Durum ekranıma bakarken yüzümde kocaman bir gülümseme belirdi ve rütbemin rütbeden rütbesine kadar çıktığını fark ettim.
İki rütbelik bir artış.
Bu, gücümde olağanüstü bir artıştı çünkü şimdi Jin’e yakalanmıştım.
… Kevin dışında, Jin ile birlikte akademideki ilk yıl hemen hemen en güçlüydüm.
Aslında, Jin’i avucumun içi gibi bildiğim için, muhtemelen ondan daha güçlüydüm.
“Hı… benim çekiciliğim”
Rütbe artışıma sevinirken, çekiciliğime bakarken birdenbire onun da rütbeli olduğunu fark ettim.
Bir değil iki kez.
Ağzım titrerken, gözlerimi kapatıp gizlice tanrılara teşekkür ederken aniden yanağımdan çeneme kadar küçük bir gözyaşı izi buldum.
‘Çalışkanı ödüllendireceksin’
Aylarca sürekli boynuzladıktan sonra, nihayet çalışkanlığımın karşılığını aldım.
Tek lanetli istatistiğim nihayet düzeldi!

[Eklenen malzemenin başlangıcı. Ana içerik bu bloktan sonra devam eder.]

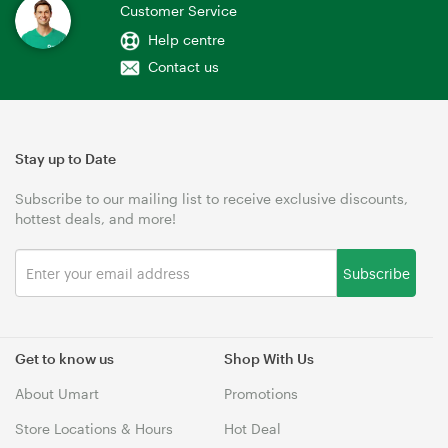
Customer Service
Help centre
Contact us
Stay up to Date
Subscribe to our mailing list to receive exclusive discounts,
hottest deals, and more!
Subscribe
Get to know us
Shop With Us
About Umart
Promotions
Store Locations & Hours
Hot Deal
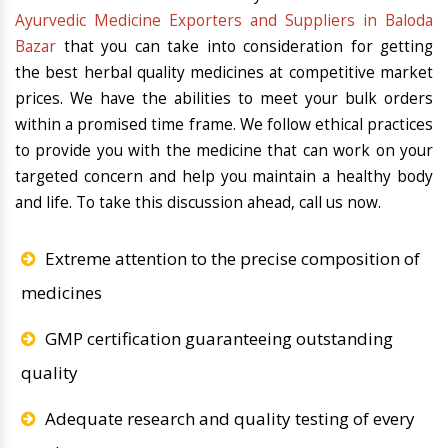
Ayurvedic Medicine Exporters and Suppliers in Baloda
Bazar
that you can take into consideration for getting
the best herbal quality medicines at competitive market
prices. We have the abilities to meet your bulk orders
within a promised time frame. We follow ethical practices
to provide you with the medicine that can work on your
targeted concern and help you maintain a healthy body
and life. To take this discussion ahead, call us now.
Extreme attention to the precise composition of
medicines
GMP certification guaranteeing outstanding
quality
Adequate research and quality testing of every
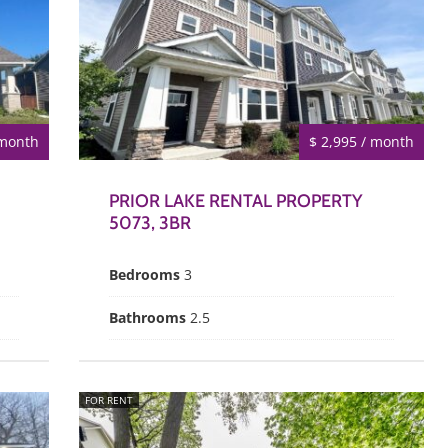
 month
$ 2,995 / month
PRIOR LAKE RENTAL PROPERTY
5073, 3BR
Bedrooms
3
Bathrooms
2.5
FOR RENT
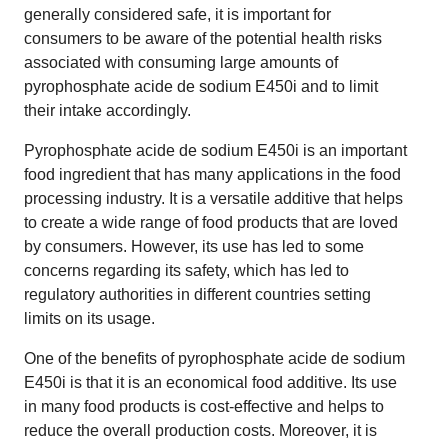
generally considered safe, it is important for
consumers to be aware of the potential health risks
associated with consuming large amounts of
pyrophosphate acide de sodium E450i and to limit
their intake accordingly.
Pyrophosphate acide de sodium E450i is an important
food ingredient that has many applications in the food
processing industry. It is a versatile additive that helps
to create a wide range of food products that are loved
by consumers. However, its use has led to some
concerns regarding its safety, which has led to
regulatory authorities in different countries setting
limits on its usage.
One of the benefits of pyrophosphate acide de sodium
E450i is that it is an economical food additive. Its use
in many food products is cost-effective and helps to
reduce the overall production costs. Moreover, it is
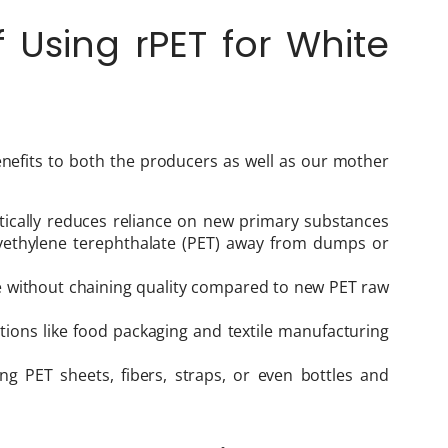
Using rPET for White
nefits to both the producers as well as our mother
stically reduces reliance on new primary substances
lyethylene terephthalate (PET) away from dumps or
ue without chaining quality compared to new PET raw
tions like food packaging and textile manufacturing
ing PET sheets, fibers, straps, or even bottles and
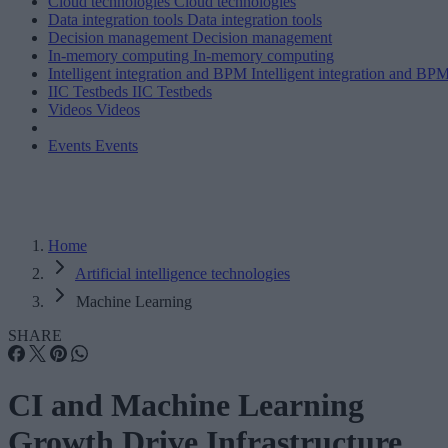
Cloud technologies
Cloud technologies
Data integration tools
Data integration tools
Decision management
Decision management
In-memory computing
In-memory computing
Intelligent integration and BPM
Intelligent integration and BP
IIC Testbeds
IIC Testbeds
Videos
Videos
Events
Events
Home
Artificial intelligence technologies
Machine Learning
SHARE
CI and Machine Learning
Growth Drive Infrastructure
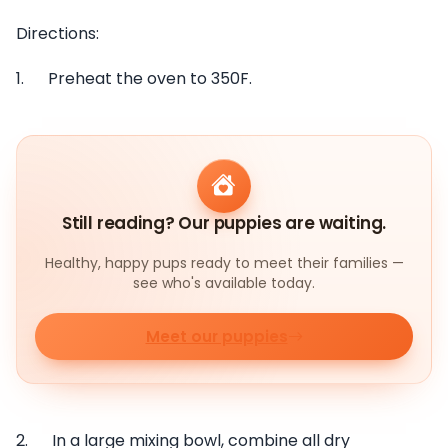
Directions:
1. Preheat the oven to 350F.
Still reading? Our puppies are waiting.
Healthy, happy pups ready to meet their families —
see who's available today.
Meet our puppies
2. In a large mixing bowl, combine all dry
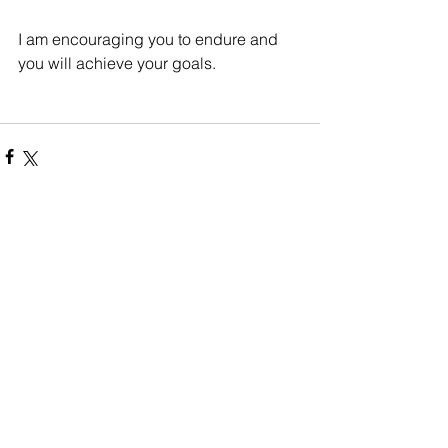
I am encouraging you to endure and 
you will achieve your goals. 
Comments
Write a comment...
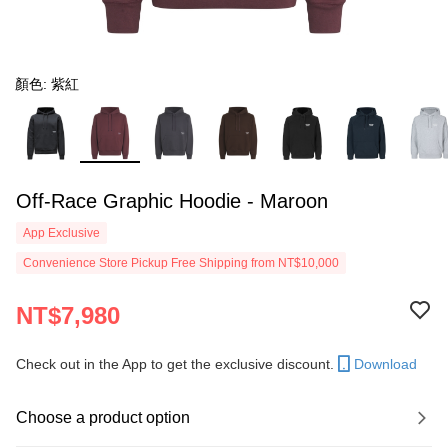
顏色: 紫紅
Off-Race Graphic Hoodie - Maroon
App Exclusive
Convenience Store Pickup Free Shipping from NT$10,000
NT$7,980
Check out in the App to get the exclusive discount.
Download
Choose a product option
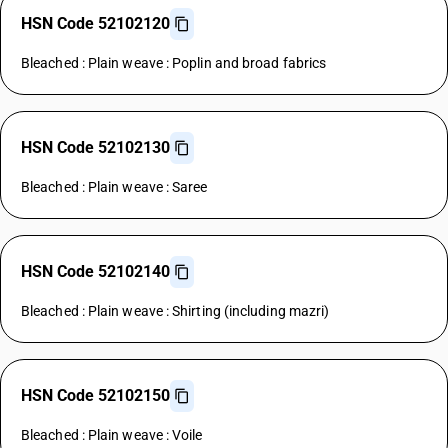
HSN Code 52102120
Bleached : Plain weave : Poplin and broad fabrics
HSN Code 52102130
Bleached : Plain weave : Saree
HSN Code 52102140
Bleached : Plain weave : Shirting (including mazri)
HSN Code 52102150
Bleached : Plain weave : Voile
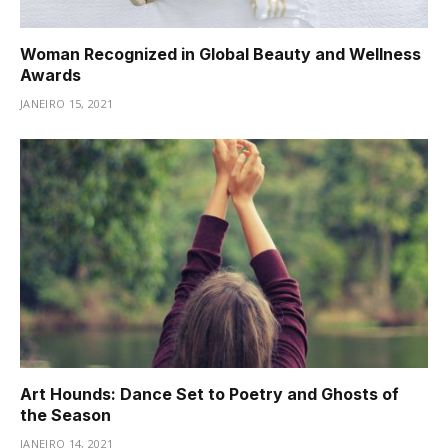
Woman Recognized in Global Beauty and Wellness
Awards
JANEIRO 15, 2021
Art Hounds: Dance Set to Poetry and Ghosts of
the Season
JANEIRO 14, 2021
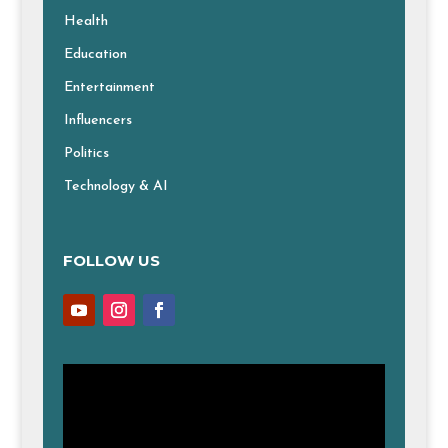
Health
Education
Entertainment
Influencers
Politics
Technology & AI
FOLLOW US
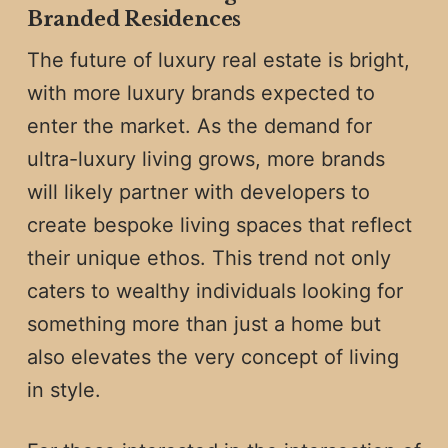
Branded Residences
The future of luxury real estate is bright,
with more luxury brands expected to
enter the market. As the demand for
ultra-luxury living grows, more brands
will likely partner with developers to
create bespoke living spaces that reflect
their unique ethos. This trend not only
caters to wealthy individuals looking for
something more than just a home but
also elevates the very concept of living
in style.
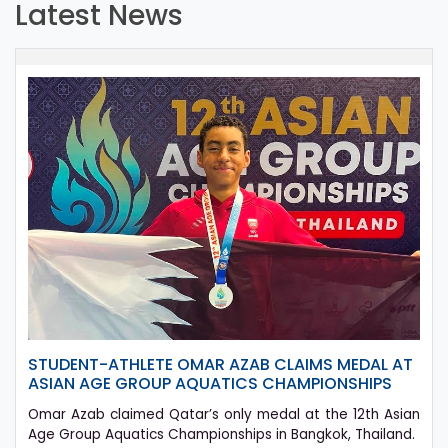
Latest News
STUDENT-ATHLETE OMAR AZAB CLAIMS MEDAL AT
ASIAN AGE GROUP AQUATICS CHAMPIONSHIPS
Omar Azab claimed Qatar’s only medal at the 12th Asian
Age Group Aquatics Championships in Bangkok, Thailand.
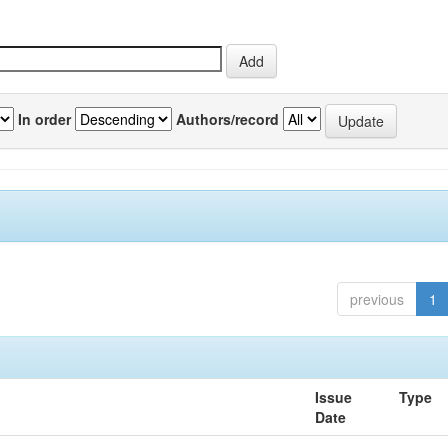
In order
Authors/record
previous
1
Issue
Type
Date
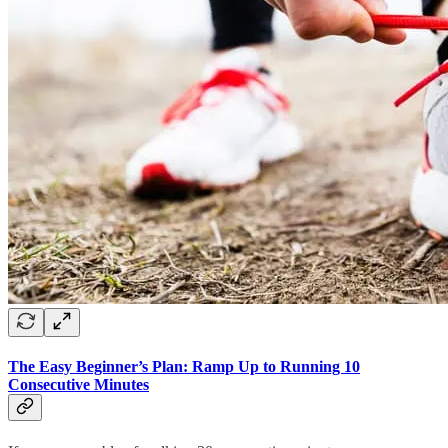
The Easy Beginner’s Plan: Ramp Up to Running 10
Consecutive Minutes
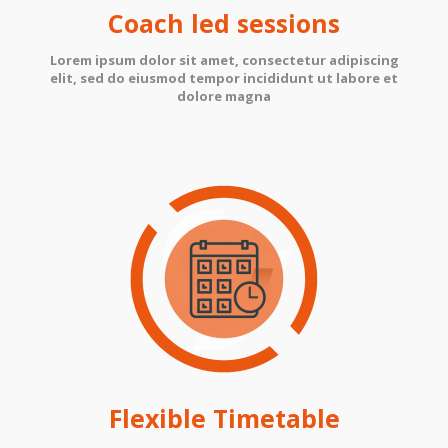
Coach led sessions
Lorem ipsum dolor sit amet, consectetur adipiscing
elit, sed do eiusmod tempor incididunt ut labore et
dolore magna
Flexible Timetable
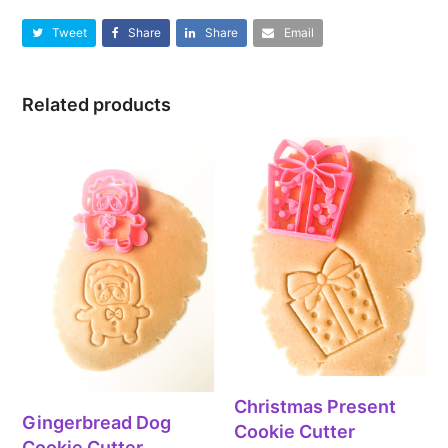
Tweet
Share
Share
Email
Related products
Christmas Present
Gingerbread Dog
Cookie Cutter
Cookie Cutter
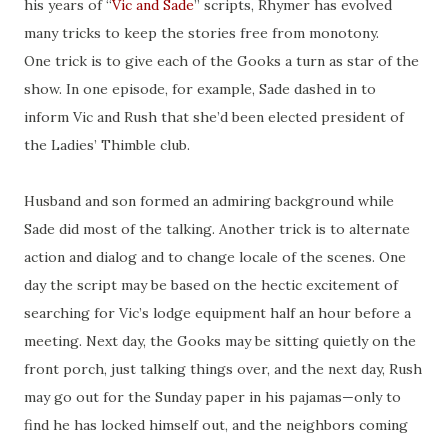
his years of “
Vic and Sade
” scripts, Rhymer has evolved
many tricks to keep the stories free from monotony.
One trick is to give each of the Gooks a turn as star of the
show. In one episode, for example, Sade dashed in to
inform Vic and Rush that she’d been elected president of
the Ladies’ Thimble club.
Husband and son formed an admiring background while
Sade did most of the talking. Another trick is to alternate
action and dialog and to change locale of the scenes. One
day the script may be based on the hectic excitement of
searching for Vic’s lodge equipment half an hour before a
meeting. Next day, the Gooks may be sitting quietly on the
front porch, just talking things over, and the next day, Rush
may go out for the Sunday paper in his pajamas—only to
find he has locked himself out, and the neighbors coming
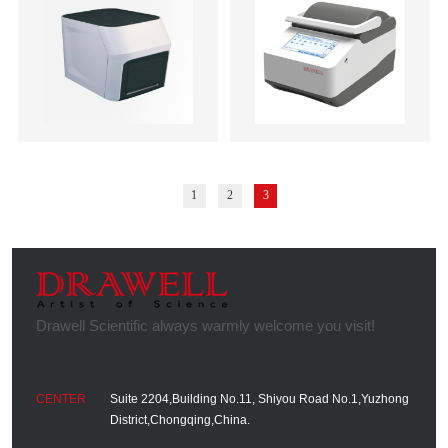
1
2
3
Suite 2204,Building No.11, Shiyou Road No.1,Yuzhong
District,Chongqing,China.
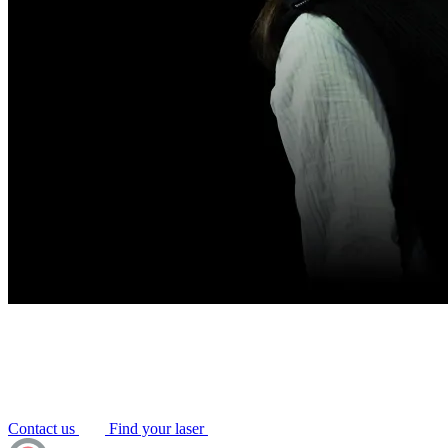
Contact us
Find your laser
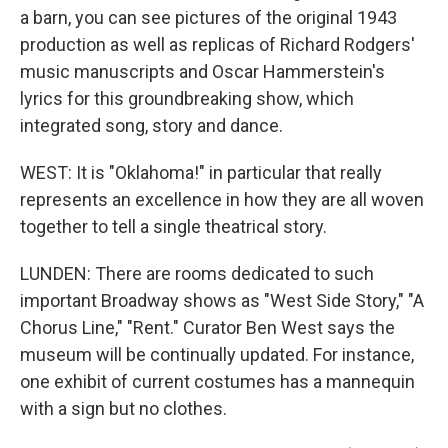
a barn, you can see pictures of the original 1943
production as well as replicas of Richard Rodgers'
music manuscripts and Oscar Hammerstein's
lyrics for this groundbreaking show, which
integrated song, story and dance.
WEST: It is "Oklahoma!" in particular that really
represents an excellence in how they are all woven
together to tell a single theatrical story.
LUNDEN: There are rooms dedicated to such
important Broadway shows as "West Side Story," "A
Chorus Line," "Rent." Curator Ben West says the
museum will be continually updated. For instance,
one exhibit of current costumes has a mannequin
with a sign but no clothes.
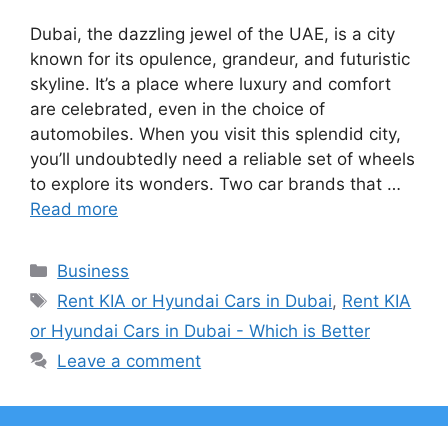
Dubai, the dazzling jewel of the UAE, is a city
known for its opulence, grandeur, and futuristic
skyline. It’s a place where luxury and comfort
are celebrated, even in the choice of
automobiles. When you visit this splendid city,
you’ll undoubtedly need a reliable set of wheels
to explore its wonders. Two car brands that …
Read more
Categories
Business
Tags
Rent KIA or Hyundai Cars in Dubai
,
Rent KIA
or Hyundai Cars in Dubai - Which is Better
Leave a comment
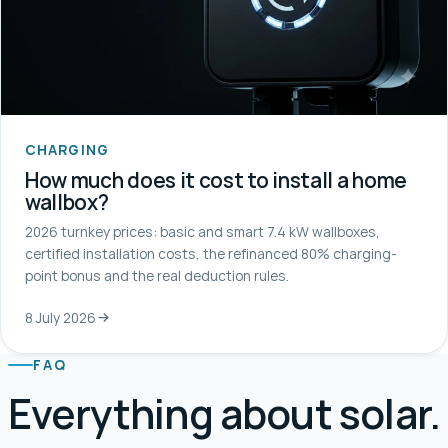
CHARGING
How much does it cost to install a home
wallbox?
2026 turnkey prices: basic and smart 7.4 kW wallboxes,
certified installation costs, the refinanced 80% charging-
point bonus and the real deduction rules.
8 July 2026
FAQ
Everything about solar.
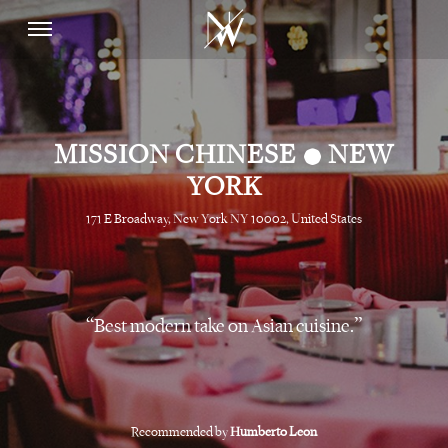
•
MISSION CHINESE
NEW
YORK
171 E Broadway, New York NY 10002, United States
Best modern take on Asian cuisine.
Recommended by
Humberto Leon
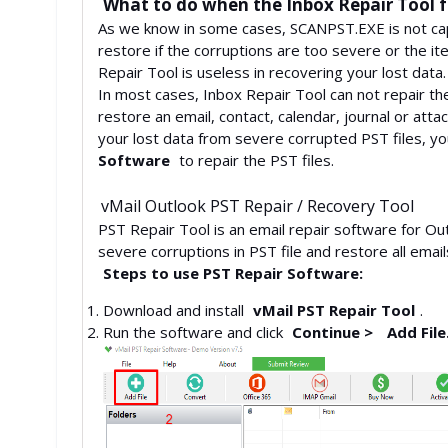
What to do when the Inbox Repair Tool fa
As we know in some cases, SCANPST.EXE is not capab
restore if the corruptions are too severe or the i
Repair Tool is useless in recovering your lost data.
In most cases, Inbox Repair Tool can not repair the 
restore an email, contact, calendar, journal or att
your lost data from severe corrupted PST files, y
Software
to repair the PST files.
vMail Outlook PST Repair / Recovery Tool
PST Repair Tool is an email repair software for Out
severe corruptions in PST file and restore all emai
Steps to use PST Repair Software:
Download and install
vMail PST Repair Tool
.
Run the software and click
Continue >
Add File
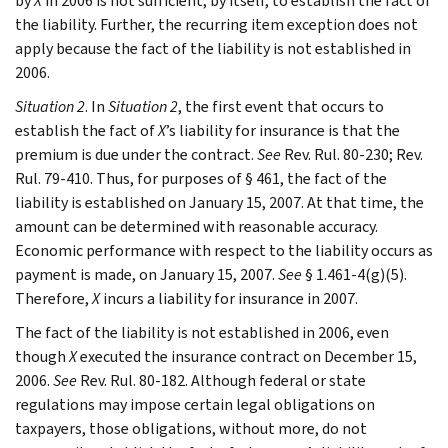
by
X
in 2006 is not sufficient, by itself, to establish the fact of
the liability. Further, the recurring item exception does not
apply because the fact of the liability is not established in
2006.
Situation 2
. In
Situation 2
, the first event that occurs to
establish the fact of
X
’s liability for insurance is that the
premium is due under the contract.
See
Rev. Rul. 80-230; Rev.
Rul. 79-410. Thus, for purposes of § 461, the fact of the
liability is established on January 15, 2007. At that time, the
amount can be determined with reasonable accuracy.
Economic performance with respect to the liability occurs as
payment is made, on January 15, 2007.
See
§ 1.461-4(g)(5).
Therefore,
X
incurs a liability for insurance in 2007.
The fact of the liability is not established in 2006, even
though
X
executed the insurance contract on December 15,
2006.
See
Rev. Rul. 80-182. Although federal or state
regulations may impose certain legal obligations on
taxpayers, those obligations, without more, do not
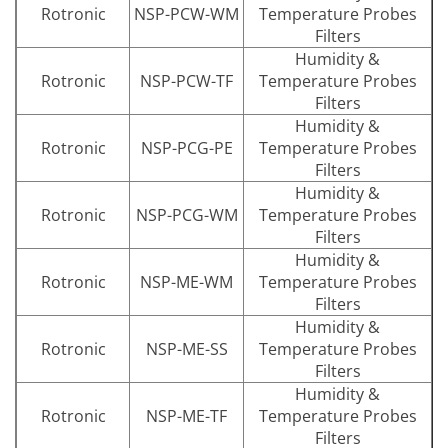
Rotronic
NSP-PCW-WM
Temperature Probes
Filters
Humidity &
Rotronic
NSP-PCW-TF
Temperature Probes
Filters
Humidity &
Rotronic
NSP-PCG-PE
Temperature Probes
Filters
Humidity &
Rotronic
NSP-PCG-WM
Temperature Probes
Filters
Humidity &
Rotronic
NSP-ME-WM
Temperature Probes
Filters
Humidity &
Rotronic
NSP-ME-SS
Temperature Probes
Filters
Humidity &
Rotronic
NSP-ME-TF
Temperature Probes
Filters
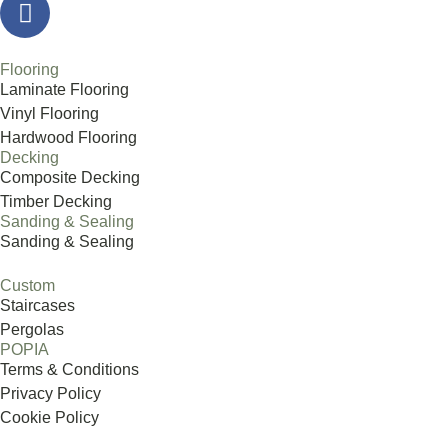
Flooring
Laminate Flooring
Vinyl Flooring
Hardwood Flooring
Decking
Composite Decking
Timber Decking
Sanding & Sealing
Sanding & Sealing
Custom
Staircases
Pergolas
POPIA
Terms & Conditions
Privacy Policy
Cookie Policy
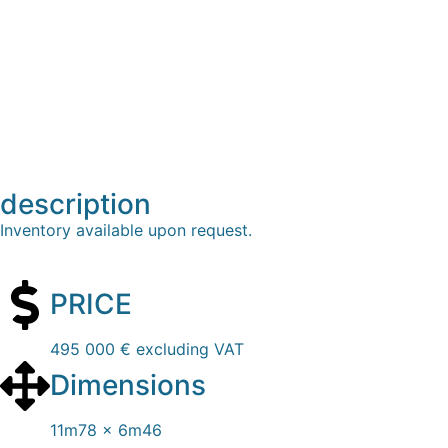
description
Inventory available upon request.
PRICE
495 000 € excluding VAT
Dimensions
11m78 x 6m46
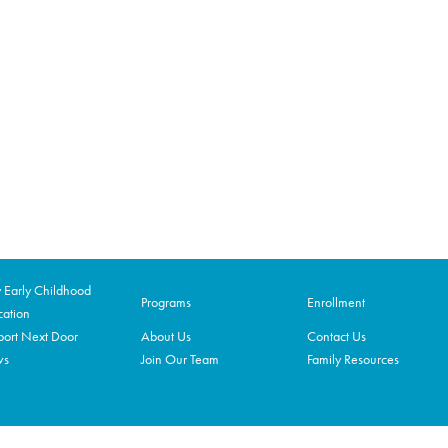
Early Childhood
Programs
Enrollment
ation
ort Next Door
About Us
Contact Us
ws
Join Our Team
Family Resources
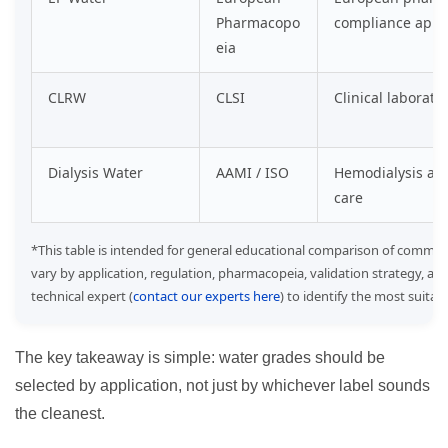
Pharmacopo
compliance appli
eia
CLRW
CLSI
Clinical laborato
Dialysis Water
AAMI / ISO
Hemodialysis and
care
*This table is intended for general educational comparison of common
vary by application, regulation, pharmacopeia, validation strategy, an
technical expert (
contact our experts here
) to identify the most suita
The key takeaway is simple: water grades should be
selected by application, not just by whichever label sounds
the cleanest.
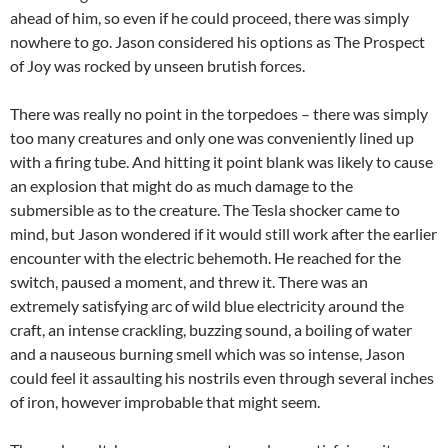
ahead of him, so even if he could proceed, there was simply
nowhere to go. Jason considered his options as The Prospect
of Joy was rocked by unseen brutish forces.
There was really no point in the torpedoes – there was simply
too many creatures and only one was conveniently lined up
with a firing tube. And hitting it point blank was likely to cause
an explosion that might do as much damage to the
submersible as to the creature. The Tesla shocker came to
mind, but Jason wondered if it would still work after the earlier
encounter with the electric behemoth. He reached for the
switch, paused a moment, and threw it. There was an
extremely satisfying arc of wild blue electricity around the
craft, an intense crackling, buzzing sound, a boiling of water
and a nauseous burning smell which was so intense, Jason
could feel it assaulting his nostrils even through several inches
of iron, however improbable that might seem.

Dürüst olmak gerekirse, rütbe artışımdan mı yoksa çekiciliğim artışından mı daha mutlu olacağımdan emin değildim.
… Ne kadar zor bir karar.
Bu bir yana…
[Pazartesi, 16:37]
Saatime bakıp saat ve tarihe baktığımda, günün bitmediğini anladım.
Gözlerimi kısarak, hastalığım kıyaslanamayacak kadar ciddileşti, parmaklarımı birbirine kenetleyerek, usulca mırıldandım.
“… Buraya geldiğimden beri beni rahatsız eden bir şeyi çözmenin zamanı geldi”
Matta’yla uğraşmanın ve ailemi iyileştirmenin zamanı gelmişti.